Na justificativa do veto, a prefeita argumenta que o projeto interfere na organização interna da administração municipal. Segundo o Executivo, a proposta “dispõe sobre a organização e o funcionamento da administração municipal, bem como sobre a gestão de sistemas e plataformas digitais”, o que seria competência exclusiva da prefeitura.

A prefeitura ainda ressaltou o impacto financeiro da medida. No veto, o Executivo afirma que a obrigação de manter todos os documentos disponíveis por mais tempo poderia gerar custos adicionais para o município.

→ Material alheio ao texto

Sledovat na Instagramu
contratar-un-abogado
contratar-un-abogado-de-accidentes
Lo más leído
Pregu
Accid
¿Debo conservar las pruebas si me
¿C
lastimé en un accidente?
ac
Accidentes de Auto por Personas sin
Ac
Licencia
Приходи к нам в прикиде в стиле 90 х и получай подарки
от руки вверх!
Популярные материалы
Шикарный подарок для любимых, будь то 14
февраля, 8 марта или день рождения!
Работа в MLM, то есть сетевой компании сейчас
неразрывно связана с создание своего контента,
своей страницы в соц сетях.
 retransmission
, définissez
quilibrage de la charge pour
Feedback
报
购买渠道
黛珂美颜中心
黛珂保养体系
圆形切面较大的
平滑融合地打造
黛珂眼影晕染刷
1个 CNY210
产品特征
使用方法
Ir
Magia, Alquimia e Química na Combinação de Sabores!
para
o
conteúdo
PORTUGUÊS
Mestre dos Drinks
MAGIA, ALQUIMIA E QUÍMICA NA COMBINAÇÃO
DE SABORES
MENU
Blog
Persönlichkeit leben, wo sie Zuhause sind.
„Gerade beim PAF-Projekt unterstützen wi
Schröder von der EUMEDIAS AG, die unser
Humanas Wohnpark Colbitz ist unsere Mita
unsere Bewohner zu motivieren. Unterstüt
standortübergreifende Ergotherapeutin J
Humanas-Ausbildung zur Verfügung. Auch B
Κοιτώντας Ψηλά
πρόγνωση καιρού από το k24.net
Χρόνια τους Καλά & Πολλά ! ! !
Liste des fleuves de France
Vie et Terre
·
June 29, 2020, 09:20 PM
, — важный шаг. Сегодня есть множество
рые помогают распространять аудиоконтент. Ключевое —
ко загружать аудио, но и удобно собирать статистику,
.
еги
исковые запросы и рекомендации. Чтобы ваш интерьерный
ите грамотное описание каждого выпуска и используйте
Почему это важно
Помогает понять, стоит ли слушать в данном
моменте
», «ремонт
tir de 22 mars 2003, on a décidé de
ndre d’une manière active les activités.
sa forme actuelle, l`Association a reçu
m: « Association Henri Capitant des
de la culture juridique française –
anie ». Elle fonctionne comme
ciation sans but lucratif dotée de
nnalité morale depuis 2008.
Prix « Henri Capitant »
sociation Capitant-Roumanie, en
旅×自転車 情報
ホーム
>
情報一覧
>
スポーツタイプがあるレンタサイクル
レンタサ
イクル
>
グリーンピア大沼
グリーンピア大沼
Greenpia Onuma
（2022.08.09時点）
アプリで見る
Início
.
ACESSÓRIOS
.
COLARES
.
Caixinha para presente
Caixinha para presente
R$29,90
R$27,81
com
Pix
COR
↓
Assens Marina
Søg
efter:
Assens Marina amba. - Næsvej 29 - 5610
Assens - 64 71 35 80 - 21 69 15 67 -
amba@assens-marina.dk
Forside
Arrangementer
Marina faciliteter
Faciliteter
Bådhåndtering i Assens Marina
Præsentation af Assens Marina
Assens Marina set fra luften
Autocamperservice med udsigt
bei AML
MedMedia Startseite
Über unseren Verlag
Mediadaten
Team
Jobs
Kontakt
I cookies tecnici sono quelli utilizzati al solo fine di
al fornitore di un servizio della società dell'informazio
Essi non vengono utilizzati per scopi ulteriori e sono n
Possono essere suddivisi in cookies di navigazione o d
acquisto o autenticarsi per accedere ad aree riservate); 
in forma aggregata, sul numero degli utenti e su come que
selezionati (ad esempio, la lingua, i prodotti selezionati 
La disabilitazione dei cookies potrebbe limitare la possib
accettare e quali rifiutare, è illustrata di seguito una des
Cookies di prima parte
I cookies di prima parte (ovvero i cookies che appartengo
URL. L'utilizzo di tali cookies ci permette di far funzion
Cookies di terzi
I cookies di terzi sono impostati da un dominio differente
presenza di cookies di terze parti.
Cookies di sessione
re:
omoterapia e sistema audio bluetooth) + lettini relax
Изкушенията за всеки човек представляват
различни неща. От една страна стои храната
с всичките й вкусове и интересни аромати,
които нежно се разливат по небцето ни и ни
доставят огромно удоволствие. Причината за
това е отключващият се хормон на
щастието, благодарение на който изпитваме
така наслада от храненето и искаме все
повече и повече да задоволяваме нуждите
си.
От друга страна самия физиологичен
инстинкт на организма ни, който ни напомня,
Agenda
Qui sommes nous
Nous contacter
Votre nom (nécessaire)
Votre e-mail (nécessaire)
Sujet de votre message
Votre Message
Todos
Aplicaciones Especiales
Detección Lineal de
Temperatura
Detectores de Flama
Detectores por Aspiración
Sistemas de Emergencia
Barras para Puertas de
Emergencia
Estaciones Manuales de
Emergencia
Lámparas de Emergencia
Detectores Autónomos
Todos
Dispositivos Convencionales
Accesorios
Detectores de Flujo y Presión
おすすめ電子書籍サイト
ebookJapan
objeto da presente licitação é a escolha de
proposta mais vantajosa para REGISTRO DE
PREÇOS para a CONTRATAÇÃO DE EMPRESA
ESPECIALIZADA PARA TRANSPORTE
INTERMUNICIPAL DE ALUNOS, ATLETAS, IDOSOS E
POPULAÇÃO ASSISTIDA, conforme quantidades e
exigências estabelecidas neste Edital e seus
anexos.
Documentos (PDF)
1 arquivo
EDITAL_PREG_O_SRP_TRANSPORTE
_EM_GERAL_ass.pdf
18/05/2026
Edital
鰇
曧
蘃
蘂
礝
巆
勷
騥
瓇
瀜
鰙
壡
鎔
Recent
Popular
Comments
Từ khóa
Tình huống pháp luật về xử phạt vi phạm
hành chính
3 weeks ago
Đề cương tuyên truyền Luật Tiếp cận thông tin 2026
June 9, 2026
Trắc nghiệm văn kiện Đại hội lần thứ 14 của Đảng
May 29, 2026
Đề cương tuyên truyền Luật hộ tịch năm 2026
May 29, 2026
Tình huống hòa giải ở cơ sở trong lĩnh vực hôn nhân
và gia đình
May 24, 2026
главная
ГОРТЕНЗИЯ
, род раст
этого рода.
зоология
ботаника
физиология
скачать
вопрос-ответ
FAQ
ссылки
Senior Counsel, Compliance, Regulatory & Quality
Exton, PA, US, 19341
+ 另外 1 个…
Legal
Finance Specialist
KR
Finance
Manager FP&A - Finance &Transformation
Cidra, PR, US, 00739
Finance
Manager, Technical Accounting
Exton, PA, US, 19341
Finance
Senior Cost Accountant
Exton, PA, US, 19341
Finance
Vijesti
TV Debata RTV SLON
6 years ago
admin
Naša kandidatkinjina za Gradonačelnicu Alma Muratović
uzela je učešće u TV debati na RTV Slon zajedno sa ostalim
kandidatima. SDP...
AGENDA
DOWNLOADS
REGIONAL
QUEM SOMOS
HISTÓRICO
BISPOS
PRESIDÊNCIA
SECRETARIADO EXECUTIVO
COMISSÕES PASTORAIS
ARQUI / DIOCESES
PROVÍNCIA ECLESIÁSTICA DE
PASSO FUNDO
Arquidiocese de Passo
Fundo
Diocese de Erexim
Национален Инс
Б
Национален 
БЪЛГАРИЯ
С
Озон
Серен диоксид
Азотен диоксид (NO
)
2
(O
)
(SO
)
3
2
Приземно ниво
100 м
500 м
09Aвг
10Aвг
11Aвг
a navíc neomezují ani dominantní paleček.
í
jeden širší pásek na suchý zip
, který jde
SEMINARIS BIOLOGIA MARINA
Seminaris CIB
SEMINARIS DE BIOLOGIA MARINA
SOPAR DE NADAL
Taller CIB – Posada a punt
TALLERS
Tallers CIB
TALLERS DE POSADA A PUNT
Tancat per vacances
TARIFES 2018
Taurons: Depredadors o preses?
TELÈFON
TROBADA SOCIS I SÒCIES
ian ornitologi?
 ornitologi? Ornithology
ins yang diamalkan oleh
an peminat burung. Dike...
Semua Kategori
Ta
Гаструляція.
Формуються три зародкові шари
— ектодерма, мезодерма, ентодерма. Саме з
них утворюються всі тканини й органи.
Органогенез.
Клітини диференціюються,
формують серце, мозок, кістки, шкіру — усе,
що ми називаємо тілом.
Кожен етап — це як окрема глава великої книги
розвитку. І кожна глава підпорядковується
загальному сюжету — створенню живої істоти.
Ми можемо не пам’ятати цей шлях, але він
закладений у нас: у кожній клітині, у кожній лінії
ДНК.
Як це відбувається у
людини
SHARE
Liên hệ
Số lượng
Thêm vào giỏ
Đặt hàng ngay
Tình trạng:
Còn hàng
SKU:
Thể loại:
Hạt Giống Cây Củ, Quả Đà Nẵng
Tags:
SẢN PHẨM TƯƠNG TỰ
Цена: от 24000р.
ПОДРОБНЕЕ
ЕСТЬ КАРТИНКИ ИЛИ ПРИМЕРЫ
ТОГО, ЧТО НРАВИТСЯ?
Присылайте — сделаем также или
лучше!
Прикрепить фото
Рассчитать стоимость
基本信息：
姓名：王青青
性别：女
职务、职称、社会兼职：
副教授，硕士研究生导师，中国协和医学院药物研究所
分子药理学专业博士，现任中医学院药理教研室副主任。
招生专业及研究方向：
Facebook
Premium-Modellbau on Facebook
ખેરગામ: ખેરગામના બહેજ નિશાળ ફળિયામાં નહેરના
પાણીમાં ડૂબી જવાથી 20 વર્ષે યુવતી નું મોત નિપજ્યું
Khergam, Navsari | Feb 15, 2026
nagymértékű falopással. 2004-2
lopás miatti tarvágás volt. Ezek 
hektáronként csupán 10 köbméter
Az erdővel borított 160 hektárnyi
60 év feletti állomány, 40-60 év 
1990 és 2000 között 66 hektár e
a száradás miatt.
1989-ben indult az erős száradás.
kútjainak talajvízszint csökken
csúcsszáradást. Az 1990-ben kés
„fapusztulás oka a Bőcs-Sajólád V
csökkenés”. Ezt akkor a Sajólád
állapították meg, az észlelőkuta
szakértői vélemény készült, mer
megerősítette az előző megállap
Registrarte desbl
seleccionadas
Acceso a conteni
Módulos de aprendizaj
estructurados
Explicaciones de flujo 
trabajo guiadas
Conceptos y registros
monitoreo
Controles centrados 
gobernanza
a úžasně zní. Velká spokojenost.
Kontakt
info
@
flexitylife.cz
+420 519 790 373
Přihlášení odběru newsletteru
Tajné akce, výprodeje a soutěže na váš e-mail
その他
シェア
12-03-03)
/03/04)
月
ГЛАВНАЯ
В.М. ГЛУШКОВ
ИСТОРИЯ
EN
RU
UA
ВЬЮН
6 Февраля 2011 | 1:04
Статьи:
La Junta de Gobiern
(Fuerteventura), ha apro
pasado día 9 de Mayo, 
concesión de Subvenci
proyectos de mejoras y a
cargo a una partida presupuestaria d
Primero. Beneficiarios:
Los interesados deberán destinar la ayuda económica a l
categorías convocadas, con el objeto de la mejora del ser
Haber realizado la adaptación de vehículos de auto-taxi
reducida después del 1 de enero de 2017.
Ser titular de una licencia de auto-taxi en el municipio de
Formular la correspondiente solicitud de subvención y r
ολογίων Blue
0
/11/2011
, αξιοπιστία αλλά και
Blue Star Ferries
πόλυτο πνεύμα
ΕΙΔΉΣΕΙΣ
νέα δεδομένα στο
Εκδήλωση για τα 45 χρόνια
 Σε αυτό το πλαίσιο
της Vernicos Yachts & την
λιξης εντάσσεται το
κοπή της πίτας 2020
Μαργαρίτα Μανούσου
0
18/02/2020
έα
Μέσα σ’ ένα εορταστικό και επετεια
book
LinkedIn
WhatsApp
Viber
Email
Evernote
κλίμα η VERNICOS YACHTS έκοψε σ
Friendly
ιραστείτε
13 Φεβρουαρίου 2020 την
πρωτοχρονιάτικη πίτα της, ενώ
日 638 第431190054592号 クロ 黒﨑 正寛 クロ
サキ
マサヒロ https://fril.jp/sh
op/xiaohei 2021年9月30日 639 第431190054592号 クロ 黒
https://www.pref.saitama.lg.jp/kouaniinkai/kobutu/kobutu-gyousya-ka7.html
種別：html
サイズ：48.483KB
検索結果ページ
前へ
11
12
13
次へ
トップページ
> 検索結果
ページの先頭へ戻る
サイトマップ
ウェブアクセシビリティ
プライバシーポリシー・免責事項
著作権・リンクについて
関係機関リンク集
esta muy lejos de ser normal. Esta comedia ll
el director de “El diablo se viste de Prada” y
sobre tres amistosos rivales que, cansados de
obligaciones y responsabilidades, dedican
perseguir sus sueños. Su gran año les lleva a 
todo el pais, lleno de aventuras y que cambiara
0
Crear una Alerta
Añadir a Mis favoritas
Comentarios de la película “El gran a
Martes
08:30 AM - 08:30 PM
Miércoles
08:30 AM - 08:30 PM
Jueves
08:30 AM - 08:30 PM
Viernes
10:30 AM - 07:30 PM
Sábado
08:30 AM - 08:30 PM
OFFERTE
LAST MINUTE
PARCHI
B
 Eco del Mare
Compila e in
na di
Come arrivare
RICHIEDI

De acordo com o texto, “a implementação da medida poderá acarretar despesas não previstas, relacionadas à ampliação de infraestrutura tecnológica, armazenamento de dados e gestão de informações”.

O segundo veto total é ao projeto de lei que proíbe o uso de câmeras de videomonitoramento para a aplicação de multas de trânsito na Capital. O texto apresentado pelo vereador Rafael Tavares (PL) determina que as câmeras instaladas na cidade poderão ser utilizadas exclusivamente para fins de segurança pública e monitoramento do tráfego, ficando vedada a lavratura de autos de infração com base nas imagens captadas por esses equipamentos.

A Prefeitura aponta que a própria Procuradoria Jurídica da Câmara Municipal havia opinado pela não tramitação do texto, já que o CTB (Código de Trânsito Brasileiro) prevê que a autoridade de trânsito, exercendo a fiscalização remota por meio de sistemas de videomonitoramento, poderá autuar condutores e veículos.

A Procuradoria-Geral do Município também se manifestou que o tema é de competência da União. "A Constituição estabelece, de forma expressa, competir privativamente à União legislar sobre “trânsito e transportes” (CF, art. 22, XI). Essa reserva tem razão institucional: trânsito exige uniformidade nacional quanto a infrações, procedimentos de fiscalização, autuação, defesa e aplicação de penalidades, inclusive para assegurar isonomia entre administrados e previsibilidade do sistema sancionatório", diz o relatório.

Os vereadores ainda votam a proposta apresentada pela Prefeitura, que trata sobre a gestão e eleição da diretoria das instituições da Reme (Rede Municipal de Ensino). Também serão analisados o projeto do vereador Wilton Celeste Candelorio, o Leinha (Avante), que cria o programa de alimentação inclusiva nas escolas e a proposta do vereador Otávio Trad (PSD), que altera a lei de incentivo ao auxílio-atleta em Campo Grande.